## Your assignment
Using the records below, output the stretch that opens with the line containing "мебель своими" and closes with the line containing "для белья, зали", exactly and including both lines, with nothing more.

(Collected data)
┌──

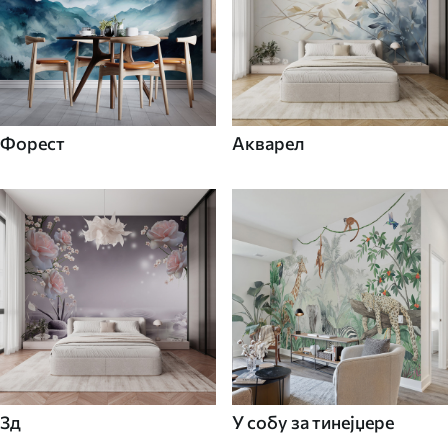
Форест
Акварел
3д
У собу за тинејџере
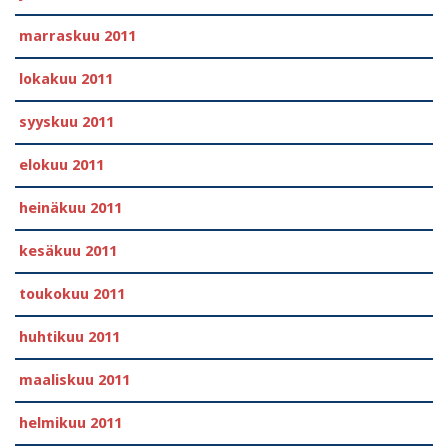
marraskuu 2011
lokakuu 2011
syyskuu 2011
elokuu 2011
heinäkuu 2011
kesäkuu 2011
toukokuu 2011
huhtikuu 2011
maaliskuu 2011
helmikuu 2011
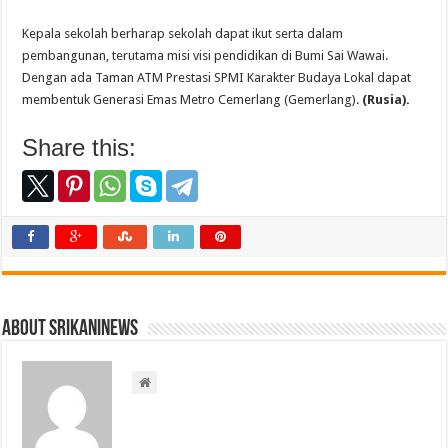
Kepala sekolah berharap sekolah dapat ikut serta dalam
pembangunan, terutama misi visi pendidikan di Bumi Sai Wawai.
Dengan ada Taman ATM Prestasi SPMI Karakter Budaya Lokal dapat
membentuk Generasi Emas Metro Cemerlang (Gemerlang).
(Rusia).
Share this:
About srikaninews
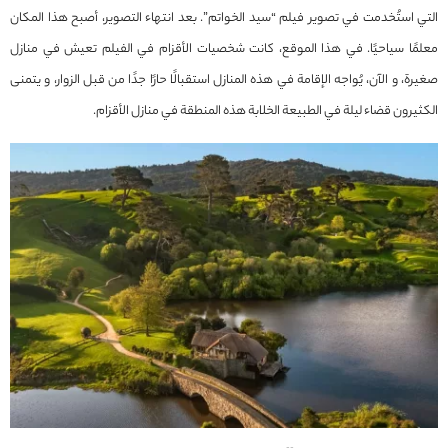
التي استُخدمت في تصوير فيلم “سيد الخواتم”. بعد انتهاء التصوير، أصبح هذا المكان
معلمًا سياحيًا. في هذا الموقع، كانت شخصيات الأقزام في الفيلم تعيش في منازل
صغيرة، و الآن، يُواجه الإقامة في هذه المنازل استقبالًا حارًا جدًا من قبل الزوار، و يتمنى
الكثيرون قضاء ليلة في الطبيعة الخلابة هذه المنطقة في منازل الأقزام.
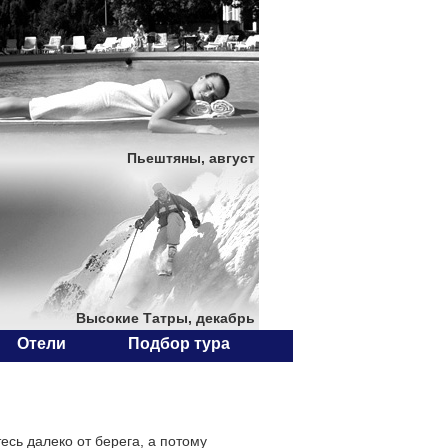
Пьештяны, август
Высокие Татры, декабрь
Отели
Подбор тура
есь далеко от берега, а потому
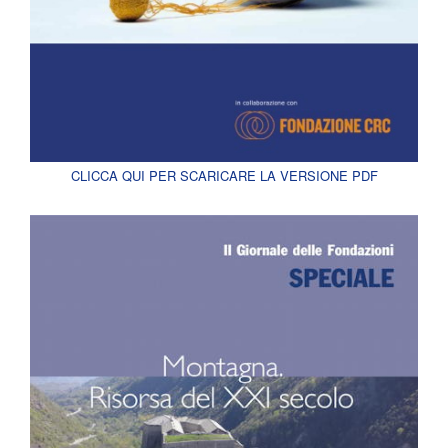
CLICCA QUI PER SCARICARE LA VERSIONE PDF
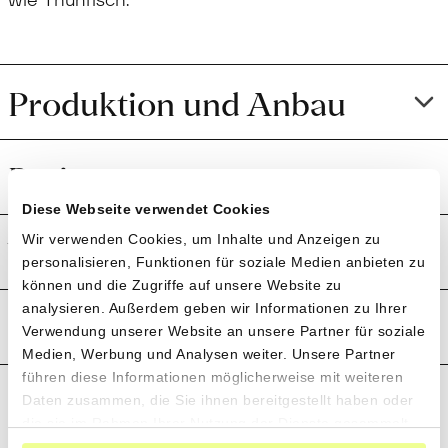
Produktion und Anbau
Preistransparenz
Diese Webseite verwendet Cookies
Weitere Informationen
Wir verwenden Cookies, um Inhalte und Anzeigen zu
personalisieren, Funktionen für soziale Medien anbieten zu
können und die Zugriffe auf unsere Website zu
analysieren. Außerdem geben wir Informationen zu Ihrer
Rezensionen
Verwendung unserer Website an unsere Partner für soziale
Medien, Werbung und Analysen weiter. Unsere Partner
führen diese Informationen möglicherweise mit weiteren
Daten zusammen, die Sie ihnen bereitgestellt haben oder
die sie im Rahmen Ihrer Nutzung der Dienste gesammelt
haben.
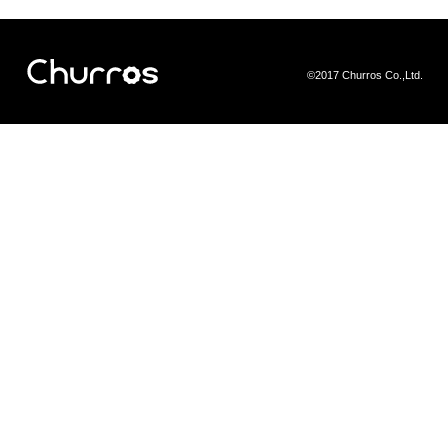
©2017 Churros Co.,Ltd.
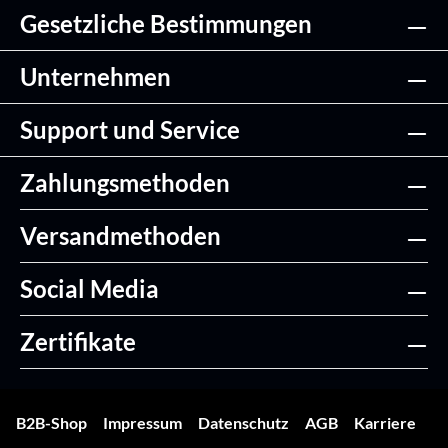
Gesetzliche Bestimmungen
Unternehmen
Support und Service
Zahlungsmethoden
Versandmethoden
Social Media
Zertifikate
B2B-Shop
Impressum
Datenschutz
AGB
Karriere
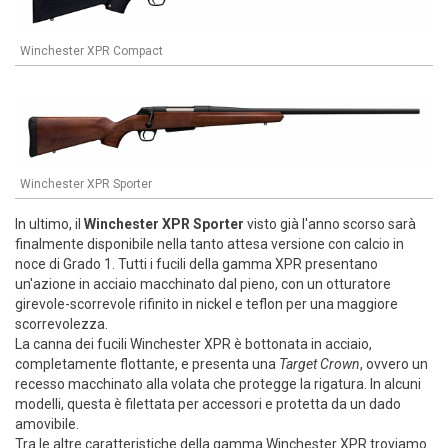
Winchester XPR Compact
Winchester XPR Sporter
In ultimo, il
Winchester XPR Sporter
visto già l'anno scorso sarà
finalmente disponibile nella tanto attesa versione con calcio in
noce di Grado 1. Tutti i fucili della gamma XPR presentano
un'azione in acciaio macchinato dal pieno, con un otturatore
girevole-scorrevole rifinito in nickel e teflon per una maggiore
scorrevolezza.
La canna dei fucili Winchester XPR è bottonata in acciaio,
completamente flottante, e presenta una
Target Crown
, ovvero un
recesso macchinato alla volata che protegge la rigatura. In alcuni
modelli, questa è filettata per accessori e protetta da un dado
amovibile.
Tra le altre caratteristiche della gamma Winchester XPR troviamo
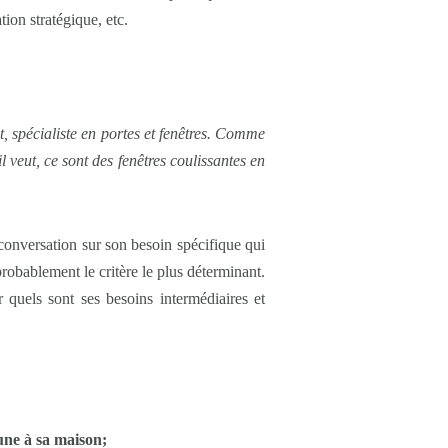
ion stratégique, etc.
t, spécialiste en portes et fenêtres. Comme
l veut, ce sont des fenêtres coulissantes en
conversation sur son besoin spécifique qui
robablement le critère le plus déterminant.
r quels sont ses besoins intermédiaires et
eune à sa maison;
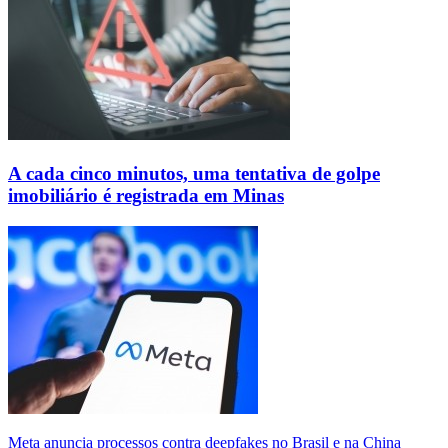
A cada cinco minutos, uma tentativa de golpe
imobiliário é registrada em Minas
Meta anuncia processos contra deepfakes no Brasil e na China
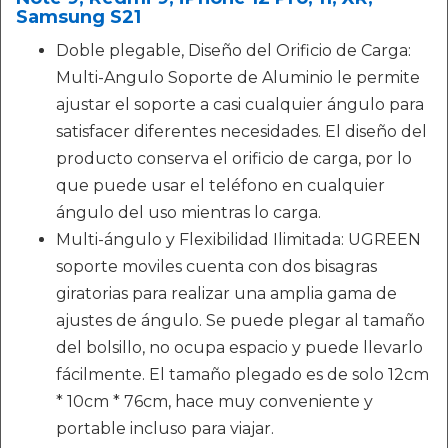
Samsung S21
Doble plegable, Diseño del Orificio de Carga:
Multi-Angulo Soporte de Aluminio le permite
ajustar el soporte a casi cualquier ángulo para
satisfacer diferentes necesidades. El diseño del
producto conserva el orificio de carga, por lo
que puede usar el teléfono en cualquier
ángulo del uso mientras lo carga.
Multi-ángulo y Flexibilidad Ilimitada: UGREEN
soporte moviles cuenta con dos bisagras
giratorias para realizar una amplia gama de
ajustes de ángulo. Se puede plegar al tamaño
del bolsillo, no ocupa espacio y puede llevarlo
fácilmente. El tamaño plegado es de solo 12cm
* 10cm * 76cm, hace muy conveniente y
portable incluso para viajar.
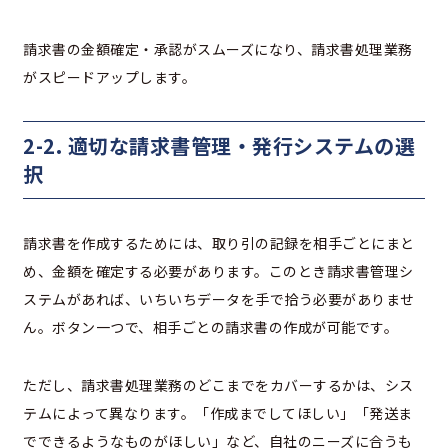
請求書の金額確定・承認がスムーズになり、請求書処理業務
がスピードアップします。
2-2. 適切な請求書管理・発行システムの選
択
請求書を作成するためには、取り引の記録を相手ごとにまと
め、金額を確定する必要があります。このとき請求書管理シ
ステムがあれば、いちいちデータを手で拾う必要がありませ
ん。ボタン一つで、相手ごとの請求書の作成が可能です。
ただし、請求書処理業務のどこまでをカバーするかは、シス
テムによって異なります。「作成までしてほしい」「発送ま
でできるようなものがほしい」など、自社のニーズに合うも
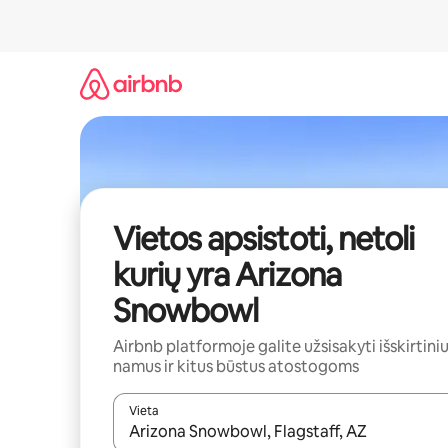
Pereiti
prie
turinio
Vietos apsistoti, netoli
kurių yra Arizona
Snowbowl
Airbnb platformoje galite užsisakyti išskirtini
namus ir kitus būstus atostogoms
Vieta
Kai pasirodys paieškos rezultatai, juos naršyti g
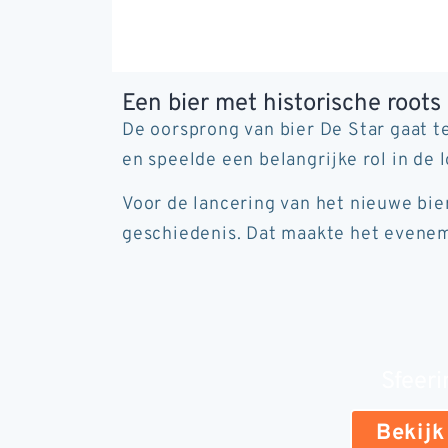
Een bier met historische roots
De oorsprong van bier De Star gaat t
en speelde een belangrijke rol in de l
Voor de lancering van het nieuwe bie
geschiedenis. Dat maakte het eveneme
Sfeer
Bekijk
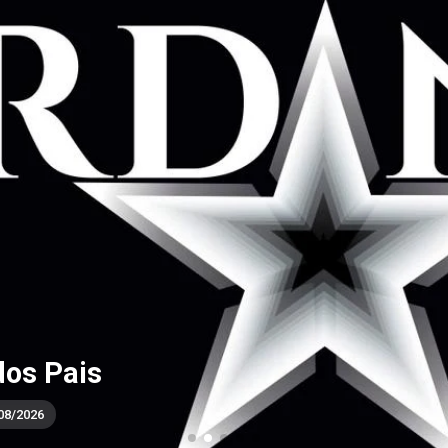
dos Pais
08/2026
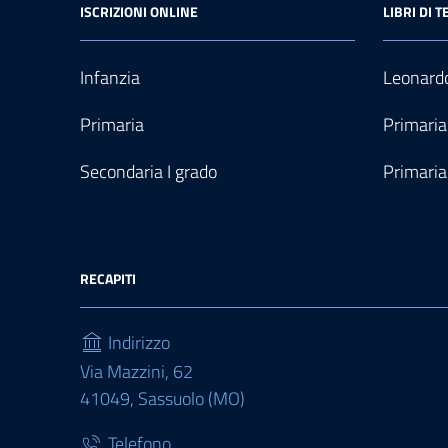
ISCRIZIONI ONLINE
LIBRI DI T
Infanzia
Leonardo
Primaria
Primaria
Secondaria I grado
Primaria
RECAPITI
Indirizzo
Via Mazzini, 62
41049, Sassuolo (MO)
Telefono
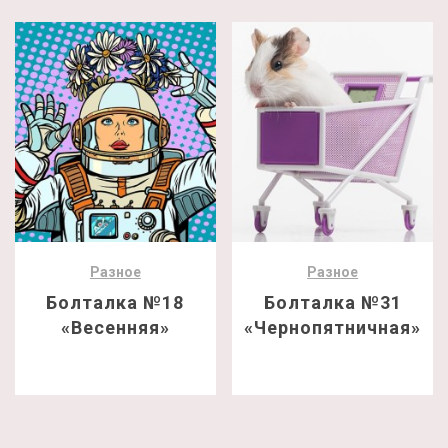
Разное
Разное
Болталка №18
Болталка №31
«Весенняя»
«Чернопятничная»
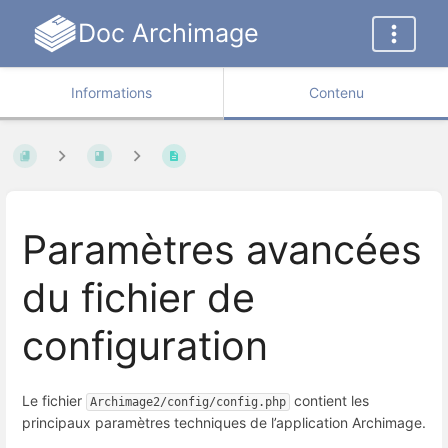
Doc Archimage
Informations
Contenu
Paramètres avancées
du fichier de
configuration
Le fichier
contient les
Archimage2/config/config.php
principaux paramètres techniques de l’application Archimage.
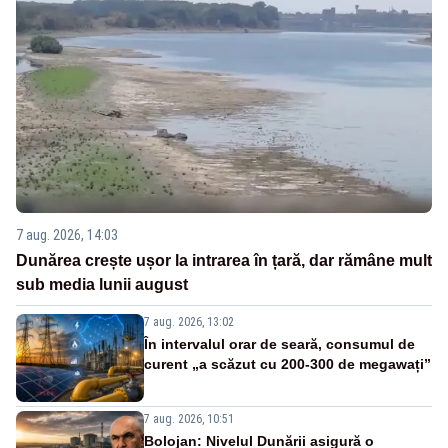
7 aug. 2026, 14:03
Dunărea crește ușor la intrarea în țară, dar rămâne mult
sub media lunii august
7 aug. 2026, 13:02
În intervalul orar de seară, consumul de
curent „a scăzut cu 200-300 de megawați”
7 aug. 2026, 10:51
Bolojan: Nivelul Dunării asigură o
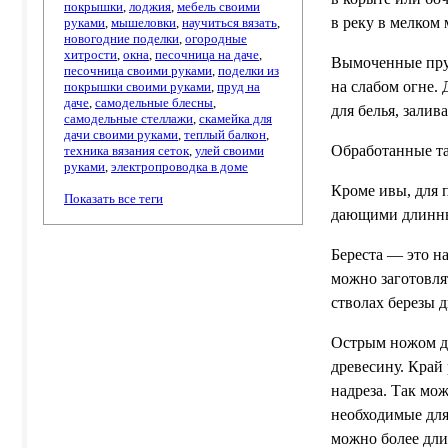
покрышки
,
лоджия
,
мебель своими
в реку в мелком 
руками
,
мышеловки
,
научиться вязать
,
новогодние поделки
,
огородные
хитрости
,
окна
,
песочница на даче
,
Вымоченные прут
песочница своими руками
,
поделки из
на слабом огне.
покрышки своими руками
,
пруд на
даче
,
самодельные блесны
,
для белья, зали
самодельные стеллажи
,
скамейка для
дачи своими руками
,
теплый балкон
,
Обработанные та
техника вязания сеток
,
улей своими
руками
,
электропроводка в доме
Кроме ивы, для 
Показать все теги
дающими длинны
Береста — это на
можно заготовлят
стволах березы 
Острым ножом дел
древесину. Край 
надреза. Так мо
необходимые для 
можно более дли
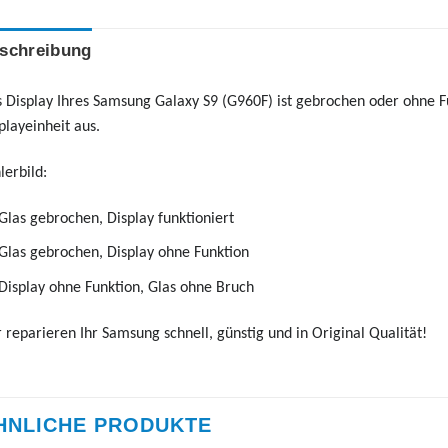
schreibung
 Display Ihres Samsung Galaxy S9 (G960F) ist gebrochen oder ohne F
playeinheit aus.
lerbild:
Glas gebrochen, Display funktioniert
Glas gebrochen, Display ohne Funktion
Display ohne Funktion, Glas ohne Bruch
 reparieren Ihr Samsung schnell, günstig und in Original Qualität!
HNLICHE PRODUKTE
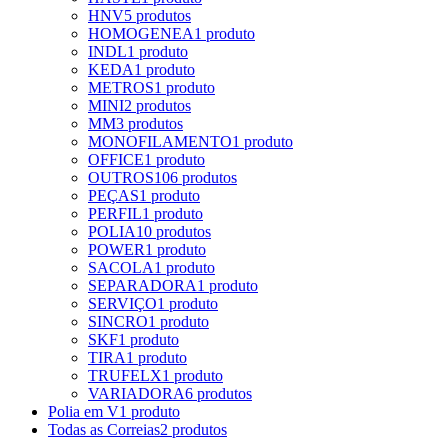
HNV
5 produtos
HOMOGENEA
1 produto
INDL
1 produto
KEDA
1 produto
METROS
1 produto
MINI
2 produtos
MM
3 produtos
MONOFILAMENTO
1 produto
OFFICE
1 produto
OUTROS
106 produtos
PEÇAS
1 produto
PERFIL
1 produto
POLIA
10 produtos
POWER
1 produto
SACOLA
1 produto
SEPARADORA
1 produto
SERVIÇO
1 produto
SINCRO
1 produto
SKF
1 produto
TIRA
1 produto
TRUFELX
1 produto
VARIADORA
6 produtos
Polia em V
1 produto
Todas as Correias
2 produtos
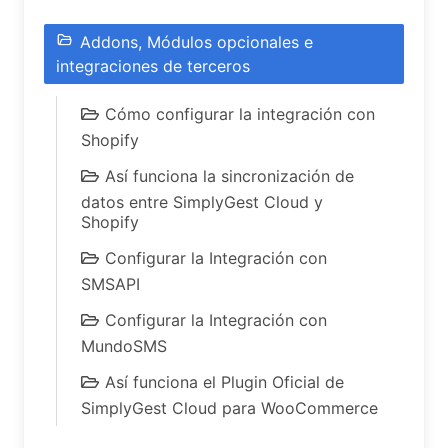
Addons, Módulos opcionales e
integraciones de terceros
Cómo configurar la integración con
Shopify
Así funciona la sincronización de
datos entre SimplyGest Cloud y
Shopify
Configurar la Integración con
SMSAPI
Configurar la Integración con
MundoSMS
Así funciona el Plugin Oficial de
SimplyGest Cloud para WooCommerce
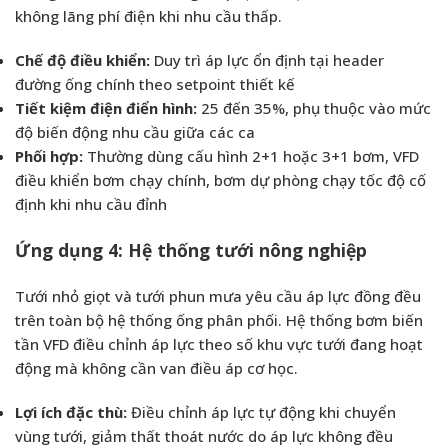
không lãng phí điện khi nhu cầu thấp.
Chế độ điều khiển:
Duy trì áp lực ổn định tại header
đường ống chính theo setpoint thiết kế
Tiết kiệm điện điển hình:
25 đến 35%, phụ thuộc vào mức
độ biến động nhu cầu giữa các ca
Phối hợp:
Thường dùng cấu hình 2+1 hoặc 3+1 bơm, VFD
điều khiển bơm chạy chính, bơm dự phòng chạy tốc độ cố
định khi nhu cầu đỉnh
Ứng dụng 4: Hệ thống tưới nông nghiệp
Tưới nhỏ giọt và tưới phun mưa yêu cầu áp lực đồng đều
trên toàn bộ hệ thống ống phân phối. Hệ thống bơm biến
tần VFD điều chỉnh áp lực theo số khu vực tưới đang hoạt
động mà không cần van điều áp cơ học.
Lợi ích đặc thù:
Điều chỉnh áp lực tự động khi chuyển
vùng tưới, giảm thất thoát nước do áp lực không đều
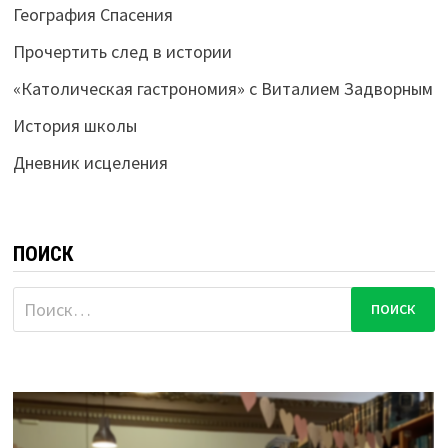
География Спасения
Прочертить след в истории
«Католическая гастрономия» с Виталием Задворным
История школы
Дневник исцеления
ПОИСК
Найти:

└──

## Reply
мебель своими
в реку в мелком 
руками
,
мышеловки
,
научиться вязать
,
новогодние поделки
,
огородные
хитрости
,
окна
,
песочница на даче
,
Вымоченные прут
песочница своими руками
,
поделки из
на слабом огне.
покрышки своими руками
,
пруд на
даче
,
самодельные блесны
,
для белья, зали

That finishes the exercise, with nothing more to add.